Why city avenues matter.

I spent a recent day in Frankford, Germantown and Mt. Airy, and experienced a warm dose of Philadelphia’s true charm: the intimately framed moment. The stucco and stone walls, the old variegated streetscape, the villagelike character—one wonders if there isn’t anything so cute and old outside of old Europe.

In Frankford we went past the bar at Castor Avenue (in the rich part of Frankford) where that police officer was shot and killed, then down to Frankford Avenue at Orthodox Street, where some kid was shot a few days later. Beneath the El, at the foot of a perfectly scaled alley, we walked in on a friend’s jazz club/restaurant still under construction. The gorgeous steel sign with the restaurant’s name—Mozaic—was descriptive enough of the scene. In this spot, where even veteran detectives are nervous on the street, a kid rescued from the ruins of New Orleans will be the chef.

Down across the Avenue, among streets named Mulberry, Meadow and Plum, we found a family of woodworkers gathered around a broad wooden table in the shade of an elm tree eating takeout Chinese.

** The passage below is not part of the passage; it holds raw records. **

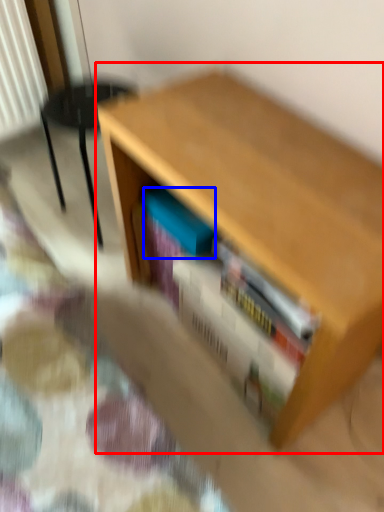 Question: Among these objects, which one is farthest to the camera, table (highlighted by a red box) or paperback book (highlighted by a blue box)?

Choices:
 (A) table
 (B) paperback book

Answer: (B) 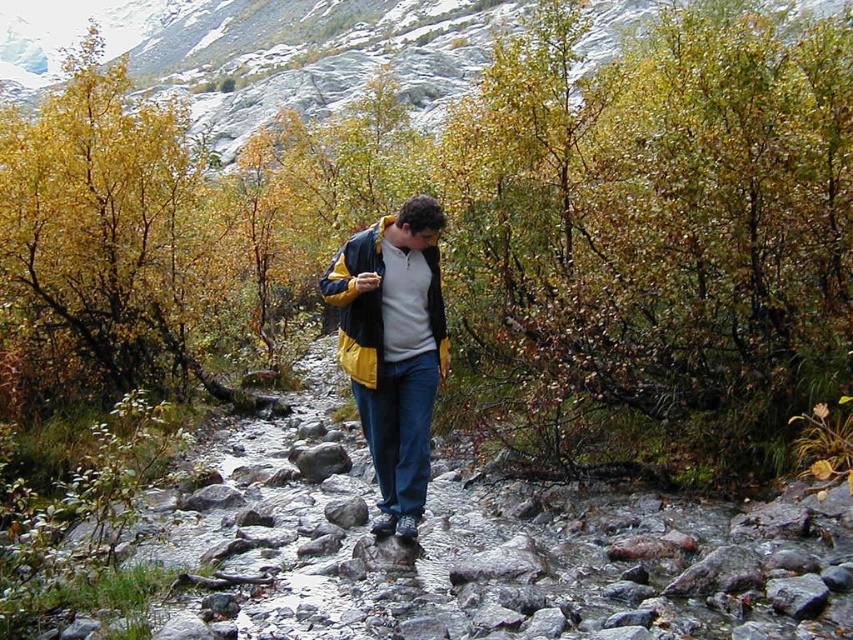 You are a hiker trying to decide whether to take a photo of the rocky gray mountain at upper center and the yellow matte jacket at center. Since you want the mountain to appear bigger in the photo than the jacket, which object should you focus on?

The rocky gray mountain at upper center is larger in size than the yellow matte jacket at center, so you should focus on the rocky gray mountain at upper center to make it appear bigger in the photo.

You are a hiker trying to navigate to the rocky gray mountain at upper center. Based on the coordinates provided, can you determine if it is positioned in the upper half of the image?

The rocky gray mountain at upper center is located at point (302, 54), which falls within the upper half of the image since the y coordinate is less than 0.5. Therefore, it is positioned in the upper half.

Consider the image. You are planning to take a photo of the rocky gray mountain at upper center and the yellow matte jacket at center. Which object should be focused on first if you want to ensure both are in sharp focus?

The rocky gray mountain at upper center should be focused on first because it is taller than the yellow matte jacket at center, so focusing on the taller object first helps ensure both are in sharp focus. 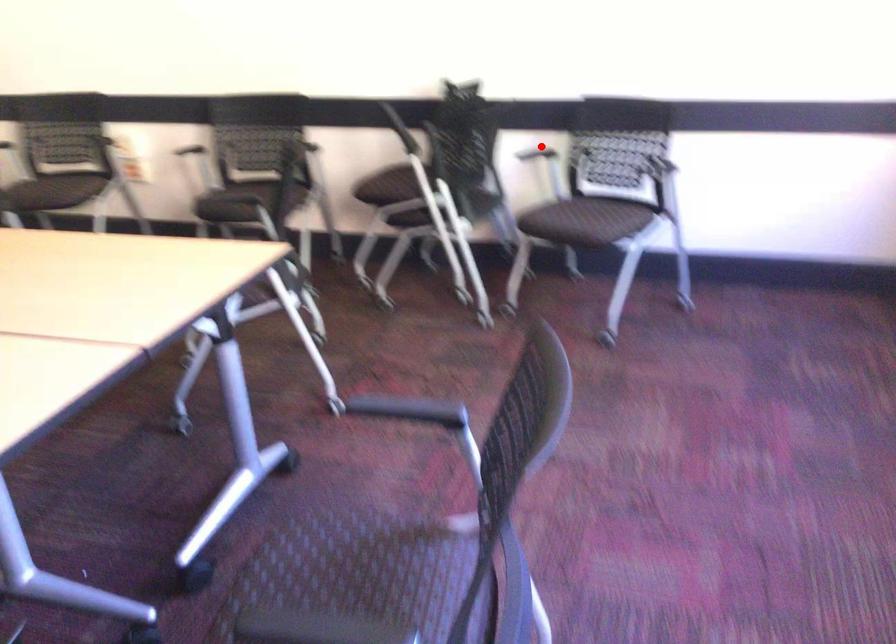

The grounds and the mill itself are a monument to the idea that what is once hard and harsh and ugly might someday seem beautiful, and I felt transformed, fooled even, by the lissome air and attention to craft.

We zipped across Roosevelt Boulevard and found ourselves at Carpenter Lane, amidst the streetscape and goodness around the Weaver’s Way Co-op, now surrounded with a cafe and bookstore, and the classic public school, and strange, yet workable suggestive old storefronts. The Germantown streets are as lovely and authentic as Montmartre. I visited with a lady who makes violin bows and has a handsome store there on Germantown Avenue in Pelham, on the Germantown end of Mt. Airy. She showed us the oldest schoolhouse in the city, with its thick stone walls and shutters recalling a Norman tavern—all this across from a gabled, rambling, exuberant Flemish composition (with a new life as condos and stores), seemingly lifted from the Grote Markt in Haarlem.

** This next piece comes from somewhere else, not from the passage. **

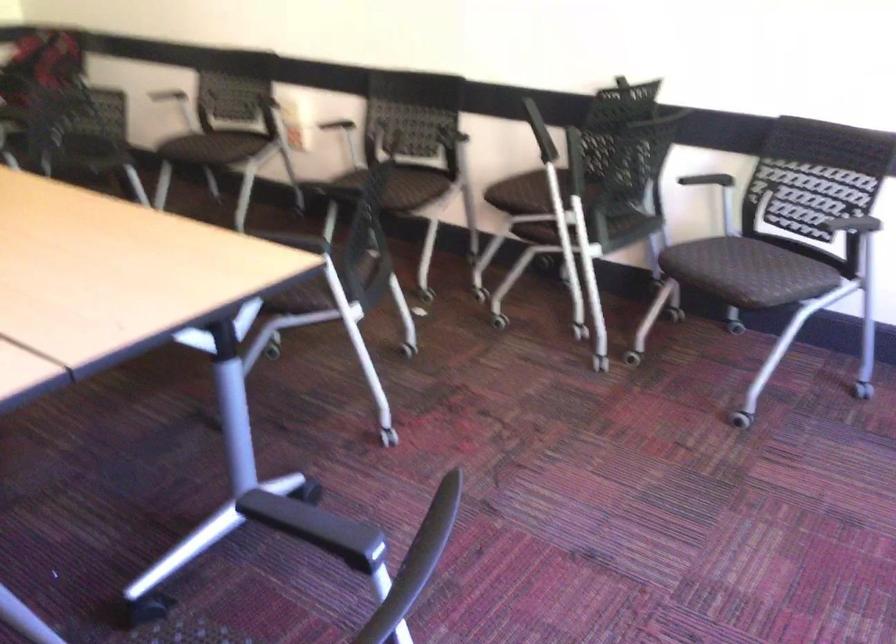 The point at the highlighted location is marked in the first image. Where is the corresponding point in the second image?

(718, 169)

Philadelphia is a million charming, intimate spaces, all those interiors of blocks and hemmed-in corners, and special renovations with stone and stucco and bright colors. Germantown itself is being saved, its lovely ornamental finials scraped and repainted. This is special, because really you can count on one fingerless hand the number of other real cities in America that reveal this depth of age and evolution, but what about the edges of these blocks where they meet the wide commercial avenues? So many of those edges are chopped, abandoned and repulsive—and empty, of course.

Then I hopped on the 23 bus back to 12th and Bainbridge streets from Germantown Market Square, and it took about 50 minutes, but I got to look carefully at the remains of Germantown Avenue. Here are the solid bones of a broad, thoroughly commercial promenade, with storefronts for 40 blocks.

God knows the Avenue isn’t charming. It’s filthy and abandoned in places and any new development betrays a hatred for urbanity. Yet here is the muscular scale I fear is disappearing from the narrative of life in this city, outside of Center City. There are probably 15 of these avenues, which on paper probably connect half the city’s population in one way or another.

Most of them have been attacked by demographic changes and a shift in shopping patterns. We’ve forgotten how critical they are to the life of the big city. Philadelphia isn’t just Center City. Nor should it just rely on its neighborhood charm and intimacy.

The city without its avenues is small and isolated, and perhaps not a city at all. Unless the avenues are pleasant and useful again, we won’t ever be the sort of city that really makes us say, “Jesus, Philly!”

I’m captivated by neighborhood banter and narrow, antique blocks, but I also want my city to feel open and powerful. I want it to carry me away, not just get in my face.

I’d like to consider a Philadelphia where Baltimore-Lancaster-Broad Street-Passyunk-Snyder-Oregon-Olney-Lehigh-Allegheny-Ridge-Germantown-Girard-Castor-Frankford-Bustleton meet the urban potential of their scale and diversity. This is the only way Philly serves our dreams. Let a place like Frankford Avenue drift to a bullet-ridden death, and no matter how lovely Center City continues to become, Philadelphia won’t ever be the big city it actually is.